Busco el mensaje que puso Pelé sobre la muerte de Maradona. Se lo leo en voz alta: «Qué noticia triste. Perdí un gran amigo y el mundo perdió una leyenda. Queda mucho por decir, pero por ahora pido que Dios le de fuerza a sus familiares. Un día espero que podamos jugar al fútbol juntos en el cielo». Me responde: “¿Viste?

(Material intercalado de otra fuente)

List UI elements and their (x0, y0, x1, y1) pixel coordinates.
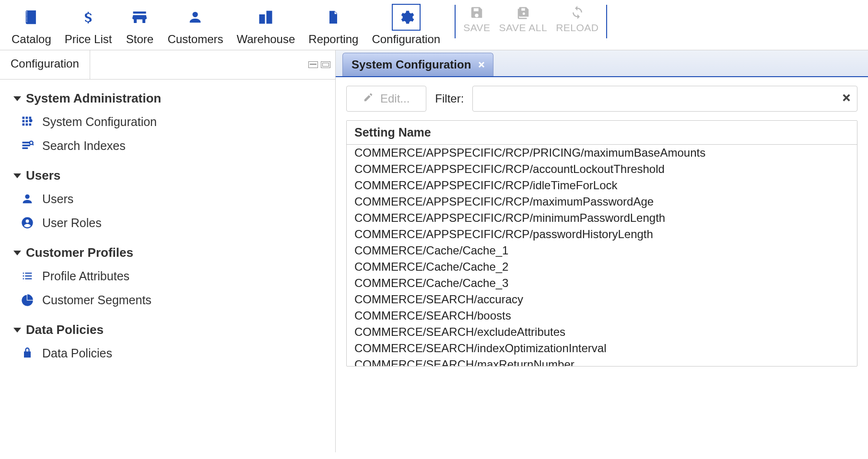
nav-label: Warehouse (236, 33, 295, 46)
tree-header-users[interactable]: Users (13, 164, 322, 187)
nav-reporting[interactable]: Reporting (302, 3, 365, 50)
caret-down-icon (13, 96, 21, 101)
save-button[interactable]: SAVE (463, 4, 490, 34)
caret-down-icon (13, 173, 21, 178)
toolbar-divider (455, 5, 456, 38)
grid-body: COMMERCE/APPSPECIFIC/RCP/PRICING/maximum… (347, 145, 857, 366)
tree-item-label: Search Indexes (42, 139, 126, 153)
table-row[interactable]: COMMERCE/APPSPECIFIC/RCP/maximumPassword… (347, 194, 857, 210)
reload-button[interactable]: RELOAD (556, 4, 598, 34)
filter-field-wrap (472, 86, 857, 112)
editor-tabbar: System Configuration (336, 50, 868, 77)
tree-section-label: Data Policies (26, 322, 104, 337)
person-icon (181, 4, 210, 31)
caret-down-icon (13, 328, 21, 333)
minimize-button[interactable] (308, 61, 318, 68)
table-row[interactable]: COMMERCE/SEARCH/excludeAttributes (347, 324, 857, 340)
nav-customers[interactable]: Customers (161, 3, 230, 50)
pie-chart-icon (20, 293, 35, 307)
table-row[interactable]: COMMERCE/SEARCH/boosts (347, 308, 857, 324)
catalog-icon (17, 4, 46, 31)
left-pane: Configuration System Administration (0, 50, 336, 452)
save-all-icon (513, 4, 534, 21)
nav-warehouse[interactable]: Warehouse (230, 3, 302, 50)
svg-point-0 (29, 119, 33, 122)
tree-item-label: Users (42, 192, 73, 206)
tree-header-customer-profiles[interactable]: Customer Profiles (13, 241, 322, 264)
nav-catalog[interactable]: Catalog (5, 3, 58, 50)
tree-section-label: Customer Profiles (26, 245, 133, 260)
settings-grid: Setting Name COMMERCE/APPSPECIFIC/RCP/PR… (346, 120, 857, 367)
filter-input[interactable] (480, 86, 840, 111)
table-row[interactable]: COMMERCE/Cache/Cache_2 (347, 259, 857, 275)
table-row[interactable]: COMMERCE/Cache/Cache_1 (347, 242, 857, 259)
table-row[interactable]: COMMERCE/APPSPECIFIC/RCP/passwordHistory… (347, 226, 857, 242)
tree-item-label: Data Policies (42, 346, 112, 360)
tree-section-label: System Administration (26, 91, 161, 106)
tab-label: System Configuration (352, 58, 471, 71)
tab-system-configuration[interactable]: System Configuration (342, 53, 493, 76)
tree-item-profile-attributes[interactable]: Profile Attributes (18, 264, 322, 288)
action-label: RELOAD (556, 22, 598, 34)
tree-item-label: Profile Attributes (42, 269, 129, 283)
nav-price-list[interactable]: Price List (58, 3, 119, 50)
reload-icon (567, 4, 588, 21)
dollar-icon (74, 4, 103, 31)
action-label: SAVE (463, 22, 490, 34)
tree-item-users[interactable]: Users (18, 187, 322, 211)
tree-section-label: Users (26, 168, 60, 183)
tree-header-data-policies[interactable]: Data Policies (13, 319, 322, 341)
filter-label: Filter: (435, 92, 464, 105)
tree-item-data-policies[interactable]: Data Policies (18, 341, 322, 365)
tree-item-label: System Configuration (42, 115, 157, 129)
table-row[interactable]: COMMERCE/APPSPECIFIC/RCP/minimumPassword… (347, 210, 857, 226)
tree-item-search-indexes[interactable]: Search Indexes (18, 134, 322, 158)
maximize-button[interactable] (321, 61, 330, 68)
edit-label: Edit... (380, 92, 410, 105)
action-bar: SAVE SAVE ALL RELOAD (463, 3, 598, 34)
action-label: SAVE ALL (499, 22, 548, 34)
tree-item-user-roles[interactable]: User Roles (18, 211, 322, 235)
close-icon[interactable] (477, 60, 486, 69)
table-row[interactable]: COMMERCE/APPSPECIFIC/RCP/idleTimeForLock (347, 177, 857, 194)
table-row[interactable]: COMMERCE/SEARCH/maxReturnNumber (347, 356, 857, 366)
save-icon (466, 4, 487, 21)
caret-down-icon (13, 251, 21, 255)
edit-button[interactable]: Edit... (346, 86, 426, 112)
left-tab-configuration[interactable]: Configuration (0, 50, 90, 79)
left-pane-header: Configuration (0, 50, 335, 80)
editor-toolbar: Edit... Filter: (336, 77, 868, 120)
tree-section-data-policies: Data Policies Data Policies (13, 319, 322, 365)
tree-section-system-administration: System Administration System Configurati… (13, 87, 322, 158)
account-circle-icon (20, 216, 35, 230)
nav-label: Customers (167, 33, 223, 46)
tree-item-system-configuration[interactable]: System Configuration (18, 110, 322, 134)
table-row[interactable]: COMMERCE/APPSPECIFIC/RCP/accountLockoutT… (347, 161, 857, 177)
top-toolbar: Catalog Price List Store Customers Wareh (0, 0, 868, 50)
nav-store[interactable]: Store (118, 3, 161, 50)
person-icon (20, 192, 35, 206)
tree-header-system-administration[interactable]: System Administration (13, 87, 322, 110)
grid-gear-icon (20, 115, 35, 129)
tree-section-users: Users Users User Roles (13, 164, 322, 235)
tree-section-customer-profiles: Customer Profiles Profile Attributes Cus… (13, 241, 322, 312)
document-icon (319, 4, 348, 31)
gear-icon (392, 4, 421, 31)
clear-filter-icon[interactable] (840, 91, 853, 106)
save-all-button[interactable]: SAVE ALL (499, 4, 548, 34)
attributes-icon (20, 269, 35, 283)
table-row[interactable]: COMMERCE/Cache/Cache_3 (347, 275, 857, 291)
nav-label: Configuration (372, 33, 440, 46)
tree-item-customer-segments[interactable]: Customer Segments (18, 288, 322, 312)
table-row[interactable]: COMMERCE/SEARCH/indexOptimizationInterva… (347, 340, 857, 356)
table-row[interactable]: COMMERCE/SEARCH/accuracy (347, 291, 857, 308)
left-pane-controls (90, 50, 335, 79)
nav-label: Catalog (12, 33, 51, 46)
table-row[interactable]: COMMERCE/APPSPECIFIC/RCP/PRICING/maximum… (347, 145, 857, 161)
nav-configuration[interactable]: Configuration (365, 3, 447, 50)
index-search-icon (20, 138, 35, 153)
nav-label: Store (126, 33, 153, 46)
nav-label: Reporting (308, 33, 358, 46)
grid-column-header[interactable]: Setting Name (347, 121, 857, 145)
pencil-icon (363, 92, 374, 105)
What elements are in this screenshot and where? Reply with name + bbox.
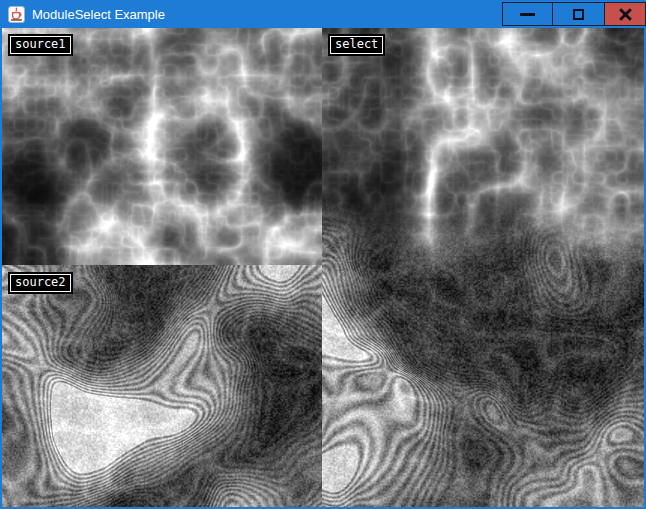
source1-label-text: source1: [10, 36, 71, 54]
noise-composite-image: [2, 28, 644, 507]
titlebar[interactable]: ModuleSelect Example: [0, 0, 646, 28]
close-button[interactable]: [605, 2, 646, 26]
source1-label: source1: [8, 34, 73, 56]
source2-label: source2: [8, 272, 73, 294]
select-label-text: select: [330, 36, 383, 54]
maximize-button[interactable]: [552, 2, 605, 26]
client-area: source1 select source2: [2, 28, 644, 507]
window-title: ModuleSelect Example: [32, 7, 502, 22]
source2-label-text: source2: [10, 274, 71, 292]
select-label: select: [328, 34, 385, 56]
close-icon: [618, 7, 633, 22]
java-coffee-cup-icon: [8, 6, 25, 23]
maximize-icon: [573, 9, 584, 20]
application-window: ModuleSelect Example source1 select sour…: [0, 0, 646, 509]
window-controls: [502, 0, 646, 28]
minimize-icon: [520, 13, 535, 16]
minimize-button[interactable]: [502, 2, 552, 26]
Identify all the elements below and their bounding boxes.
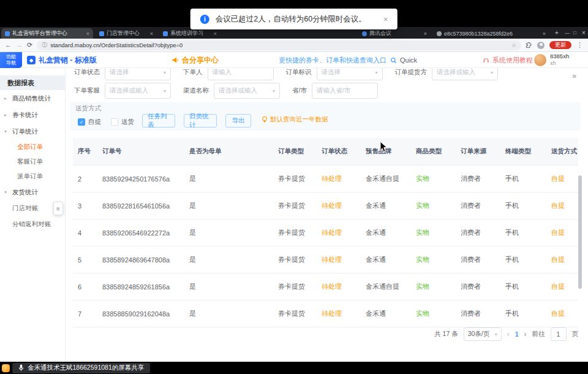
delivery-option-pickup[interactable]: ✓ 自提 xyxy=(78,115,101,129)
tab-close-icon[interactable]: × xyxy=(214,31,217,37)
sidebar-item-shipping-stats[interactable]: ▾ 发货统计 xyxy=(0,184,65,200)
delivery-option-delivery[interactable]: 送货 xyxy=(111,115,134,129)
new-tab-button[interactable]: + xyxy=(555,29,559,37)
channel-select[interactable]: 请选择或输入 ▾ xyxy=(214,83,280,99)
table-cell: 是 xyxy=(184,219,273,246)
update-button[interactable]: 更新 xyxy=(549,41,571,49)
table-scrollbar-thumb[interactable] xyxy=(578,175,582,289)
minimize-button[interactable]: — xyxy=(565,29,570,37)
sidebar-subitem-service-orders[interactable]: 客服订单 xyxy=(0,155,65,169)
reload-icon[interactable]: ⟳ xyxy=(27,42,32,48)
tab-gift-admin[interactable]: 礼盒营销平台管理中心 × xyxy=(1,28,93,39)
info-icon: i xyxy=(200,15,209,24)
group-stats-button[interactable]: 归类统计 xyxy=(184,114,217,128)
tab-training[interactable]: 系统培训学习 × xyxy=(159,28,221,39)
checkbox-label: 送货 xyxy=(121,118,134,126)
table-cell: 消费者 xyxy=(456,273,500,300)
browser-window: 礼盒营销平台管理中心 × 门店管理中心 × 系统培训学习 × 腾讯会议 × e8… xyxy=(0,27,588,362)
column-header: 送货方式 xyxy=(546,138,578,165)
sidebar-item-card-stats[interactable]: ▸ 券卡统计 xyxy=(0,107,65,123)
bookmark-star-icon[interactable]: ☆ xyxy=(511,42,516,48)
province-city-input[interactable]: 请输入省/市 xyxy=(312,83,378,99)
sidebar-item-order-stats[interactable]: ▾ 订单统计 xyxy=(0,123,65,140)
extensions-icon[interactable] xyxy=(526,42,532,48)
sidebar-collapse-handle[interactable]: ≡ xyxy=(53,202,63,215)
checkbox-label: 自提 xyxy=(88,118,101,126)
total-count: 共 17 条 xyxy=(434,330,458,338)
page-number-current[interactable]: 1 xyxy=(515,330,519,338)
main-content: 订单状态 请选择 ▾ 下单人 请输入 订单标识 xyxy=(66,68,588,362)
close-button[interactable]: × xyxy=(582,29,586,37)
task-list-button[interactable]: 任务列表 xyxy=(142,114,175,128)
user-menu[interactable]: 8385xh xh xyxy=(534,52,569,68)
tab-close-icon[interactable]: × xyxy=(543,31,546,37)
taskbar-app-icon[interactable] xyxy=(2,364,10,372)
url-text: standard.maboy.cn/OrderStatisticsDetail?… xyxy=(50,42,508,48)
tab-title: e8c573980b1328a258fd2e6 xyxy=(444,31,513,37)
sidebar-item-product-sales[interactable]: ▸ 商品销售统计 xyxy=(0,90,65,107)
table-row[interactable]: 383859228165461056a是券卡提货待处理金禾通实物消费者手机自提 xyxy=(73,193,578,219)
table-row[interactable]: 583858924869647808a是券卡提货待处理金禾通实物消费者手机自提 xyxy=(73,246,578,273)
tab-title: 系统培训学习 xyxy=(170,29,203,37)
page-word: 页 xyxy=(572,330,579,338)
order-tag-select[interactable]: 请选择 ▾ xyxy=(317,68,383,80)
service-agent-select[interactable]: 请选择或输入 ▾ xyxy=(105,83,171,99)
site-info-icon[interactable]: ⓘ xyxy=(42,41,47,49)
sidebar-subitem-rebate-reconcile[interactable]: 分销返利对账 xyxy=(0,216,65,232)
page-size-select[interactable]: 30条/页 ▾ xyxy=(464,327,502,341)
maximize-button[interactable]: □ xyxy=(573,29,576,37)
chevron-down-icon: ▾ xyxy=(4,129,9,134)
column-header: 订单号 xyxy=(97,138,184,165)
table-row[interactable]: 483859206546922272a是券卡提货待处理金禾通实物消费者手机自提 xyxy=(73,219,578,246)
next-page-icon[interactable]: › xyxy=(524,330,527,338)
column-header: 订单来源 xyxy=(456,138,500,165)
table-row[interactable]: 683858924859261856a是券卡提货待处理金禾通自提实物消费者手机自… xyxy=(73,273,578,300)
tutorial-link[interactable]: 系统使用教程 xyxy=(483,52,533,68)
share-center-label: 合分享中心 xyxy=(182,55,219,66)
address-input[interactable]: ⓘ standard.maboy.cn/OrderStatisticsDetai… xyxy=(37,40,521,50)
forward-icon[interactable]: → xyxy=(16,42,23,48)
user-name-text: 8385xh xyxy=(550,53,569,59)
table-cell: 金禾通自提 xyxy=(361,273,411,300)
nav-toggle-button[interactable]: 功能 导航 xyxy=(0,52,22,68)
buyer-input[interactable]: 请输入 xyxy=(208,68,274,80)
goto-page-input[interactable] xyxy=(551,327,567,341)
order-status-select[interactable]: 请选择 ▾ xyxy=(105,68,171,80)
chevron-down-icon: ▾ xyxy=(4,189,9,195)
back-icon[interactable]: ← xyxy=(5,42,12,48)
goto-label: 前往 xyxy=(532,330,545,338)
table-cell: 消费者 xyxy=(456,219,500,246)
delivery-filter-band: 送货方式 ✓ 自提 送货 任务列表 归类统计 导出 xyxy=(70,102,581,131)
table-cell: 金禾通 xyxy=(361,300,411,327)
tab-hex[interactable]: e8c573980b1328a258fd2e6 × xyxy=(433,28,549,39)
profile-avatar[interactable] xyxy=(537,42,545,49)
table-cell: 券卡提货 xyxy=(273,273,317,300)
sidebar-subitem-all-orders[interactable]: 全部订单 xyxy=(0,140,65,155)
table-cell: 消费者 xyxy=(456,300,500,327)
tab-title: 礼盒营销平台管理中心 xyxy=(12,29,67,37)
tab-close-icon[interactable]: × xyxy=(424,31,427,37)
brand: ◆ 礼盒营销 - 标准版 xyxy=(27,52,97,68)
export-button[interactable]: 导出 xyxy=(225,114,251,128)
prev-page-icon[interactable]: ‹ xyxy=(507,330,510,338)
tab-close-icon[interactable]: × xyxy=(150,31,153,37)
page-size-value: 30条/页 xyxy=(468,330,490,338)
quick-search[interactable]: Quick xyxy=(390,52,417,68)
toast-close-icon[interactable]: × xyxy=(383,15,388,24)
sidebar-subitem-dispatch-orders[interactable]: 派单订单 xyxy=(0,169,65,184)
chevron-down-icon: ▾ xyxy=(164,88,166,94)
filters-collapse-icon[interactable]: » xyxy=(572,72,576,80)
tab-meeting[interactable]: 腾讯会议 × xyxy=(358,28,431,39)
table-cell: 消费者 xyxy=(456,246,500,273)
quick-entry-link[interactable]: 更快捷的券卡、订单和快递查询入口 xyxy=(279,52,386,68)
chevron-down-icon: ▾ xyxy=(495,332,497,337)
tab-close-icon[interactable]: × xyxy=(86,31,89,37)
pickup-party-select[interactable]: 请选择或输入 ▾ xyxy=(432,68,498,80)
placeholder-text: 请输入 xyxy=(213,68,269,77)
table-cell: 实物 xyxy=(411,300,456,327)
table-row[interactable]: 283859294250176576a是券卡提货待处理金禾通自提实物消费者手机自… xyxy=(73,166,578,193)
browser-menu-icon[interactable]: ⋮ xyxy=(576,41,583,49)
table-row[interactable]: 783858859029162048a是券卡提货待处理金禾通实物消费者手机自提 xyxy=(73,300,578,327)
tab-store-admin[interactable]: 门店管理中心 × xyxy=(96,28,157,39)
share-center-link[interactable]: 合分享中心 xyxy=(172,52,219,68)
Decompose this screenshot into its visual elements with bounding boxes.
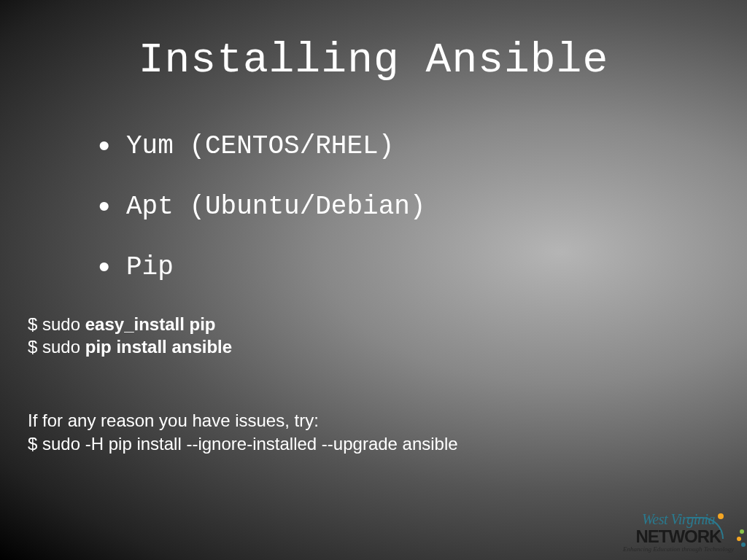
list-item: Yum (CENTOS/RHEL)	[98, 131, 747, 161]
logo-sun-icon	[718, 513, 724, 519]
troubleshoot-intro: If for any reason you have issues, try:	[28, 409, 747, 432]
slide-title: Installing Ansible	[0, 0, 747, 84]
install-commands: $ sudo easy_install pip $ sudo pip insta…	[28, 313, 747, 358]
list-item: Pip	[98, 252, 747, 282]
wvnet-logo: West Virginia NETWORK Enhancing Educatio…	[623, 511, 734, 553]
list-item: Apt (Ubuntu/Debian)	[98, 192, 747, 222]
logo-state-text: West Virginia	[642, 511, 715, 528]
command-bold: easy_install pip	[85, 314, 216, 334]
logo-arc-icon	[687, 517, 724, 539]
logo-tagline: Enhancing Education through Technology	[623, 545, 734, 553]
bullet-list: Yum (CENTOS/RHEL) Apt (Ubuntu/Debian) Pi…	[98, 131, 747, 282]
command-bold: pip install ansible	[85, 337, 232, 357]
prompt-text: $ sudo	[28, 337, 85, 357]
troubleshoot-command: $ sudo -H pip install --ignore-installed…	[28, 432, 747, 455]
command-line-2: $ sudo pip install ansible	[28, 335, 747, 358]
prompt-text: $ sudo	[28, 314, 85, 334]
command-line-1: $ sudo easy_install pip	[28, 313, 747, 335]
troubleshoot-section: If for any reason you have issues, try: …	[28, 409, 747, 454]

Diego llegó primero, así que al menos jugamos de locales”.

Aparece en la tele la ambulancia elegida llevando el cuerpo y la leyenda. En la toma, casi cenital, se oye como desde algún departamento vecino han puesto el largo e instrumental comienzo del himno nacional. Y entonces anuncian de manera oficial que el velatorio será en Casa Rosada. Algunos vecinos vuelven a sonar desde los balcones. Aplauden y no corean un nombre. No les alcanza. Ha terminado la tarde de silencio, porque desde las casas cercanas a esa ambulancia que se vuelve carroza que entrega al héroe interrumpen el relato del reportero, quien se calla y deja oír el «¡Ar-gen-tina! ¡Ar-gen-tina!»

*** 

Texto elaborado a partir de testimonios de clientes y empleados de La Molinera, transeúntes de la Plaza Houssay y de las avenidas Santa Fe, Córdoba y Corrientes,  y personal del edificio residencial donde vivo, a minutos de haberse conocido la noticia de la muerte de Diego Armando Maradona, contando con su permiso oral y buena disposición.